Brief:
In the records below, find the line containing "değil, artan maliyetler" and restate it and all lines after it exactly, through the last line.

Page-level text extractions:
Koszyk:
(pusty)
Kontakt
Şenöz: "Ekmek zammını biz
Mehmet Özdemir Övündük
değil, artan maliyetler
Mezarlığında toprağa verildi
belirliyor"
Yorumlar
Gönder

Answer section:
değil, artan maliyetler
Mezarlığında toprağa verildi
belirliyor"
Yorumlar
Gönder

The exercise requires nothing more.